Sunday, 16 May 2010

Making an ass of yourself


The BBC recently ran a very interesting radio programme on the philosophy of science. It sounds deadly dull but it was not. The presenter interviewed researchers who spend most of their time in a cubicle peering down a microscope or amassing seemingly never to be used data. The researchers were asked whether they lost their sense of self in this situation and could they still see the bigger picture of what they were working towards, in this case, finding cures for various medicines.


I was taken by one interviewee. He spends much of his time in a wood doing research into the biology of trees or somesuch. He said how fortunate he was. When we are amongst people, he said, we are always stressed to a certain degree as they are demanding something of us. When he is in his wood there is nothing demanded of him and he finds himself blissfully peaceful.


Recently I spent a week in semi rural part of Hertfordshire. I had to be part of a team and also minister ( well, sort of ) a small group of people. I did not sleep well at first and found the demands of a new routine, new people and new challenges a bit wearing. However, I had the days mostly free and found walks along a canal bank with birdsong, greenery and the company of a pair of donkeys that I found in a field nearby restored whatever the demands of the week took away. This is not the first time I have found these chaps therapeutic.

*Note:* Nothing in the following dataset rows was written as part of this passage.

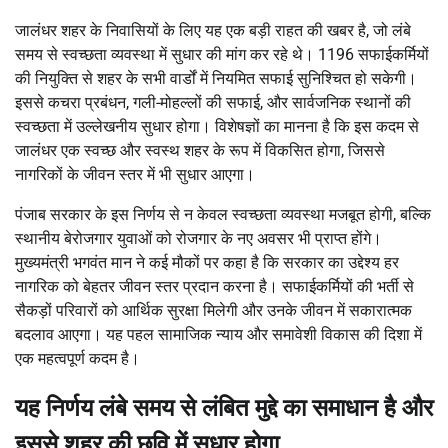
जालंधर शहर के निवासियों के लिए यह एक बड़ी राहत की खबर है, जो लंबे
समय से स्वच्छता व्यवस्था में सुधार की मांग कर रहे थे। 1196 सफाईकर्मियों
की नियुक्ति से शहर के सभी वार्डों में नियमित सफाई सुनिश्चित हो सकेगी।
इससे कचरा प्रबंधन, गली-मोहल्लों की सफाई, और सार्वजनिक स्थानों की
स्वच्छता में उल्लेखनीय सुधार होगा। विशेषज्ञों का मानना है कि इस कदम से
जालंधर एक स्वच्छ और स्वस्थ शहर के रूप में विकसित होगा, जिससे
नागरिकों के जीवन स्तर में भी सुधार आएगा।
पंजाब सरकार के इस निर्णय से न केवल स्वच्छता व्यवस्था मजबूत होगी, बल्कि
स्थानीय बेरोजगार युवाओं को रोजगार के नए अवसर भी प्राप्त होंगे।
मुख्यमंत्री भगवंत मान ने कई मौकों पर कहा है कि सरकार का उद्देश्य हर
नागरिक को बेहतर जीवन स्तर प्रदान करना है। सफाईकर्मियों की भर्ती से
सैकड़ों परिवारों को आर्थिक सुरक्षा मिलेगी और उनके जीवन में सकारात्मक
बदलाव आएगा। यह पहल सामाजिक न्याय और समावेशी विकास की दिशा में
एक महत्वपूर्ण कदम है।
यह निर्णय लंबे समय से लंबित मुद्दे का समाधान है और
इससे शहर की छवि में सुधार होगा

Of course all this is something our Lord knew all to well. Retreating to the quiet of the hills was how he coped with the demands of the people he was ministering to as in Mark 6.46. As Christians we have all been given ministries and a responsibility to others. However, we have all, I believe, been given a responsibility to preserve ourselves. Incidentally, this is why donkeys are so ‘stubborn’ sometimes and will not go where they are led. It is because apparently they have an acute awareness of situations that might endanger them eg they see the danger of the mountain ledge they are asked to travel along. We humans, however, go blithely on putting ourselves under more and more stress, taking on punishing schedules until sometimes we crack. In the light of this I am not sure why we use the word donkey as a simile for stupidity!! I rather like the fact that donkey was our Lord’s preferred means of transport apart from Shanky’s pony of course.

1 comment:

  1. I once tried to take a desperately sick baby on donkey back to a medical facility in rural Iran. The villagers warned me that the donkey would not go beyond the fig tree. They were right but I ignored them. Within two feet of the fig tree marking the boundary of the village the donkey turned and hastened back to his shed. A second donkey did the same. Finally I listened humbly to the unschooled villagers and took Shank's poney and a short cut to help and a happy ending.